▶ [Your assignment]
Print every line from the start of the data, and when you reach the line with "(Matthias Ziesing, Mitte)", include it and stop. Pictures are not part of the copy.

[Stored data entries]
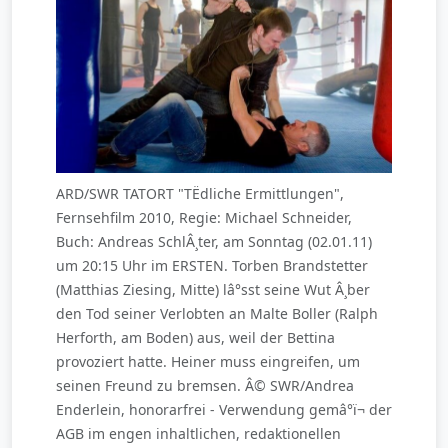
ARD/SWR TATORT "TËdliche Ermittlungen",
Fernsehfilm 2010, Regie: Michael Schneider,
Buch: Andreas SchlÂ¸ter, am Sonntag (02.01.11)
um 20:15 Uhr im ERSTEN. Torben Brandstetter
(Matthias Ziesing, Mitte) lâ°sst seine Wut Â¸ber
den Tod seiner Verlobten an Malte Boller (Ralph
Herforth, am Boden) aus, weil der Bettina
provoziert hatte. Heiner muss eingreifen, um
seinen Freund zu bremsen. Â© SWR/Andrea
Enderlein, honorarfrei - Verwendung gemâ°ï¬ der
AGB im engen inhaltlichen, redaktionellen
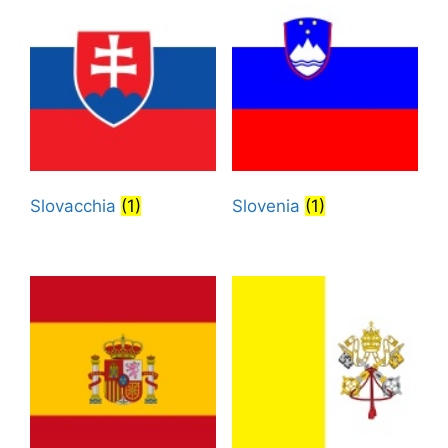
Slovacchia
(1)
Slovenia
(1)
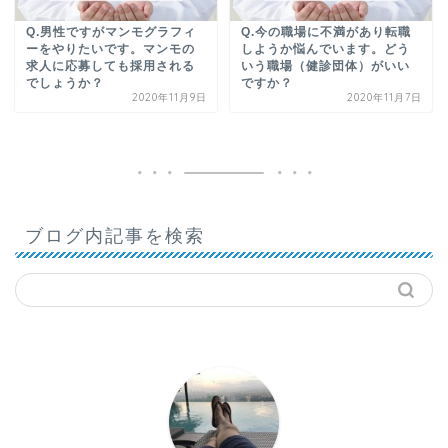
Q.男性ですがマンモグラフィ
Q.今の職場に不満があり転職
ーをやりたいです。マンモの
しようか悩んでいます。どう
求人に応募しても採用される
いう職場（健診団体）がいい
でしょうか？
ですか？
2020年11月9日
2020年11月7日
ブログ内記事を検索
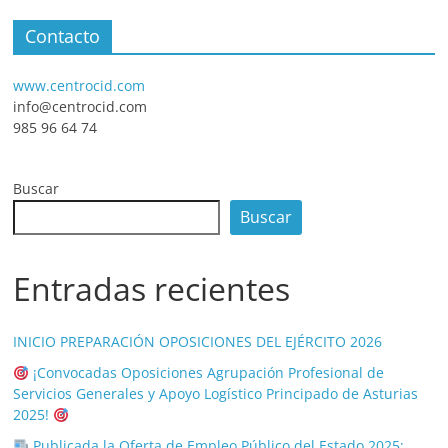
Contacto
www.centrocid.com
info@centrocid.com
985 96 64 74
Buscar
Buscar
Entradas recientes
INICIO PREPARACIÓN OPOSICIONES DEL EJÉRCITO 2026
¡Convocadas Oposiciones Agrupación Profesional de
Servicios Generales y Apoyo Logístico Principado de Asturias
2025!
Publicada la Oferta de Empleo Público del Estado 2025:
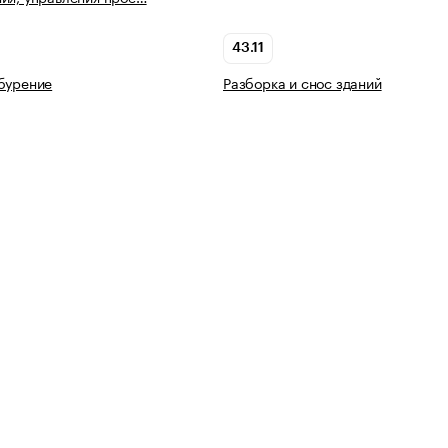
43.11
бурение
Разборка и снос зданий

▶ [Solution to the problem]
ARD/SWR TATORT "TËdliche Ermittlungen",
Fernsehfilm 2010, Regie: Michael Schneider,
Buch: Andreas SchlÂ¸ter, am Sonntag (02.01.11)
um 20:15 Uhr im ERSTEN. Torben Brandstetter
(Matthias Ziesing, Mitte) lâ°sst seine Wut Â¸ber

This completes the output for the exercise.